THE DATA:
________

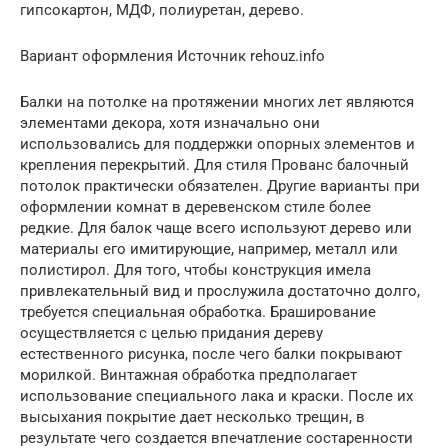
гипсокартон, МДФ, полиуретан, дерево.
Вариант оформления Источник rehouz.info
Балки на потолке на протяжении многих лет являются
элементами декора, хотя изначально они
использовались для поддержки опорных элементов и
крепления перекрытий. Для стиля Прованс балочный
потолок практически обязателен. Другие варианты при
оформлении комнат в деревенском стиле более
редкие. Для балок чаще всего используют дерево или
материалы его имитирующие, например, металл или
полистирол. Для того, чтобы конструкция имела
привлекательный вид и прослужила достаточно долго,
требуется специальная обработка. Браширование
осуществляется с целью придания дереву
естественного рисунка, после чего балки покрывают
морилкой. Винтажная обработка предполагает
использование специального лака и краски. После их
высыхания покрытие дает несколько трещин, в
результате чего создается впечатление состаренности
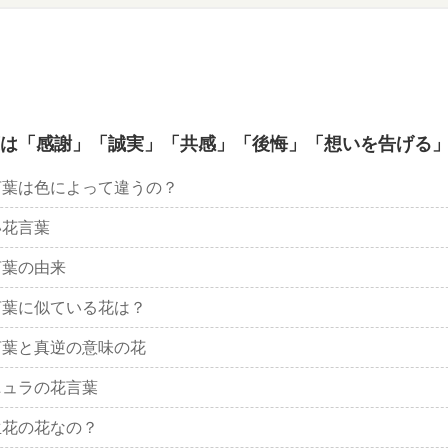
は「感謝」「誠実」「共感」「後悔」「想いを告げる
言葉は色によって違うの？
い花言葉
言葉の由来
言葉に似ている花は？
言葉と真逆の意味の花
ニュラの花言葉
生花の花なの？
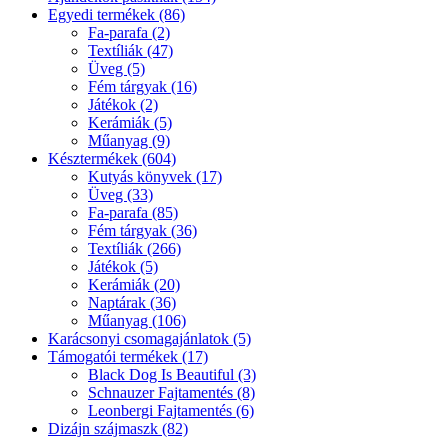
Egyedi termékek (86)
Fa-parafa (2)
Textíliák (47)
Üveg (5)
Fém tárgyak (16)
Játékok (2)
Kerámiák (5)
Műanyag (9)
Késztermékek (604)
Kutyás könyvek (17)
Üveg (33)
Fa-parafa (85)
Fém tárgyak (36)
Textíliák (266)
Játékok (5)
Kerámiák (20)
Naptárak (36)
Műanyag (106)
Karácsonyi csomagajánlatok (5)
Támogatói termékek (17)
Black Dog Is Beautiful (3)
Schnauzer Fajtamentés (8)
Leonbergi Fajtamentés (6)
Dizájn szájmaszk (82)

________

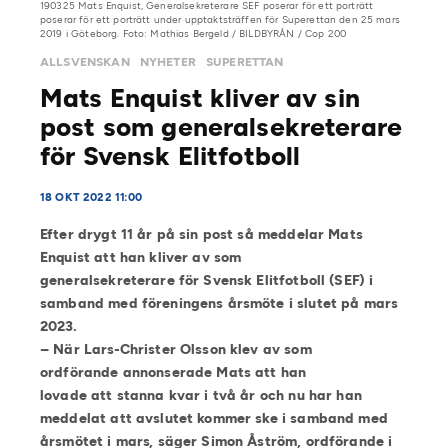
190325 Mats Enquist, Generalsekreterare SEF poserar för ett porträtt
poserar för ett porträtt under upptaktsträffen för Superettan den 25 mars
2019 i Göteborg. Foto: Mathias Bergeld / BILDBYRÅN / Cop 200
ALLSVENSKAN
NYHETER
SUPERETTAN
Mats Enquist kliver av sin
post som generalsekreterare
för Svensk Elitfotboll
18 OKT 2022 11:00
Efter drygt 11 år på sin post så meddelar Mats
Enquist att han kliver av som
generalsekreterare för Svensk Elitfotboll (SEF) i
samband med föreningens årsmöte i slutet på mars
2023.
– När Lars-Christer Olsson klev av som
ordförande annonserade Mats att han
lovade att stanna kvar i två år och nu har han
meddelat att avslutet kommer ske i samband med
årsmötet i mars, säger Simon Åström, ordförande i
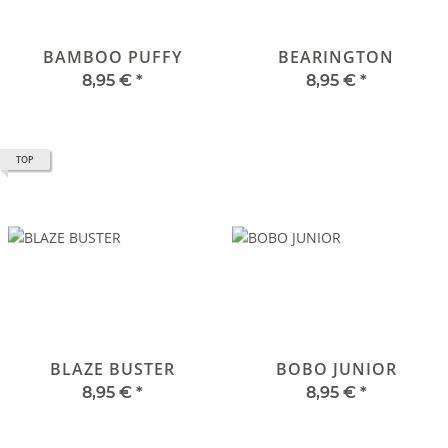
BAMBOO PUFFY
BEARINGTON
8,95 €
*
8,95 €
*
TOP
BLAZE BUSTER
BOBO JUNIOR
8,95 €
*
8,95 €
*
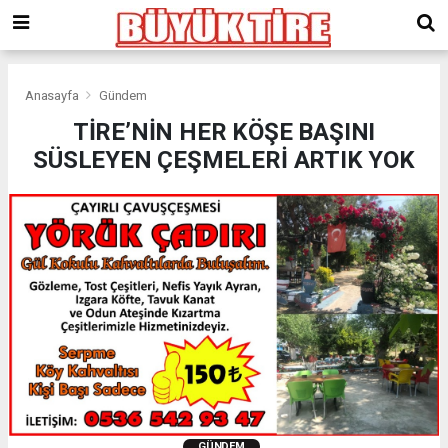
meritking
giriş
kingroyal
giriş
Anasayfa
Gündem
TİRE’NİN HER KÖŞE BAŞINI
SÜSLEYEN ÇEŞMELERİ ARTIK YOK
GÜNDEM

________

ASSIGNMENT:
Transcribe, exactly and without pictures, everything in the data from the line with "использование специального лака" down to the line with "Schnauzer Fajtamentés (8)", both included.

TASK RESULT:
использование специального лака и краски. После их
высыхания покрытие дает несколько трещин, в
результате чего создается впечатление состаренности
は「感謝」「誠実」「共感」「後悔」「想いを告げる
言葉は色によって違うの？
い花言葉
言葉の由来
言葉に似ている花は？
言葉と真逆の意味の花
ニュラの花言葉
生花の花なの？
Egyedi termékek (86)
Fa-parafa (2)
Textíliák (47)
Üveg (5)
Fém tárgyak (16)
Játékok (2)
Kerámiák (5)
Műanyag (9)
Késztermékek (604)
Kutyás könyvek (17)
Üveg (33)
Fa-parafa (85)
Fém tárgyak (36)
Textíliák (266)
Játékok (5)
Kerámiák (20)
Naptárak (36)
Műanyag (106)
Karácsonyi csomagajánlatok (5)
Támogatói termékek (17)
Black Dog Is Beautiful (3)
Schnauzer Fajtamentés (8)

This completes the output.